*** Opening TASK DATA ***

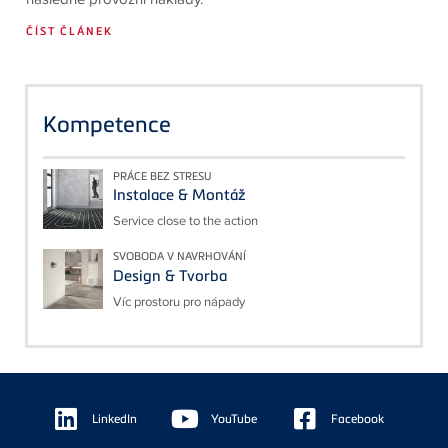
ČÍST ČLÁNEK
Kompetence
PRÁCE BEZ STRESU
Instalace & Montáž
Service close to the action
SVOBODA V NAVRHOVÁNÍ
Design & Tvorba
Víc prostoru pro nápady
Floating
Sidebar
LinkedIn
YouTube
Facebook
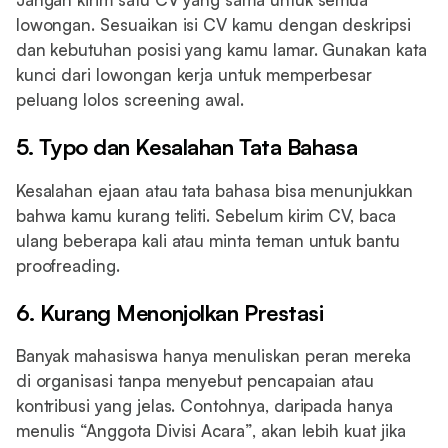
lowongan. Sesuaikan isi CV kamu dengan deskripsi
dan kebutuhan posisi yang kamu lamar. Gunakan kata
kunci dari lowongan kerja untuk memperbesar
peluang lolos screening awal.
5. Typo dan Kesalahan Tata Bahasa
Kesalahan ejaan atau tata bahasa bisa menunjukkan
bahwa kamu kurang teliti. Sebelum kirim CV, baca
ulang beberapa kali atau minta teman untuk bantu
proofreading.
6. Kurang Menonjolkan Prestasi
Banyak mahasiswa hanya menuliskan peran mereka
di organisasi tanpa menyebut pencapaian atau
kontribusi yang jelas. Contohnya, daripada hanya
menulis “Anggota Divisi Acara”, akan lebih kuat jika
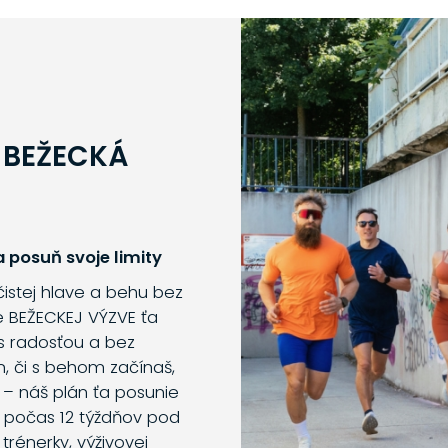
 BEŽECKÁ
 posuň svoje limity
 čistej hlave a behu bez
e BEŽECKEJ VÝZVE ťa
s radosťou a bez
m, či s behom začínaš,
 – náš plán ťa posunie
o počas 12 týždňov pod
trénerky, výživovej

*** Closing TASK DATA ***
*** Opening TASK DATA ***

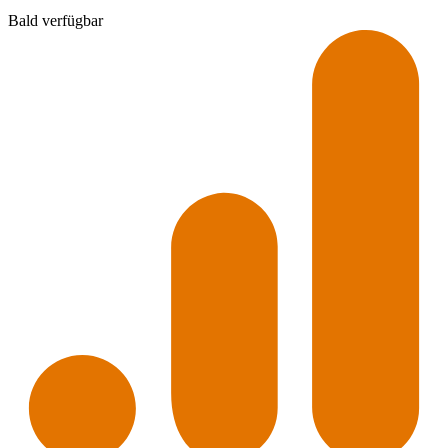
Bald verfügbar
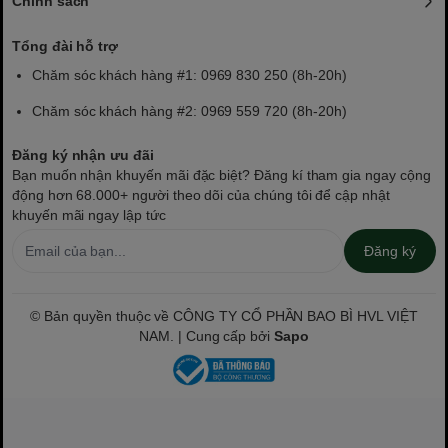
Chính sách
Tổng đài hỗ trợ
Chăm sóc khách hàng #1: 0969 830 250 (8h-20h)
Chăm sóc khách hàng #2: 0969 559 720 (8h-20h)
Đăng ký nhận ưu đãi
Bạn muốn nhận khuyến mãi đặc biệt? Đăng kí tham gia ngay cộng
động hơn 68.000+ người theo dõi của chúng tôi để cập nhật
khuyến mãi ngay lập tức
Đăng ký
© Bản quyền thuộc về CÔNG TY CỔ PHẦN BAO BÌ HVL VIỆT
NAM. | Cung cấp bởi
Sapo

*** Closing TASK DATA ***

• **WORK INSTRUCTIONS**: The output should be exactly the lines above from the line containing "čistej hlave a behu bez" to the line containing "trénerky, výživovej", inclusive, with no other lines.

• **SOLUTION FOR THIS TASK**:
 čistej hlave a behu bez
e BEŽECKEJ VÝZVE ťa
s radosťou a bez
m, či s behom začínaš,
 – náš plán ťa posunie
o počas 12 týždňov pod
trénerky, výživovej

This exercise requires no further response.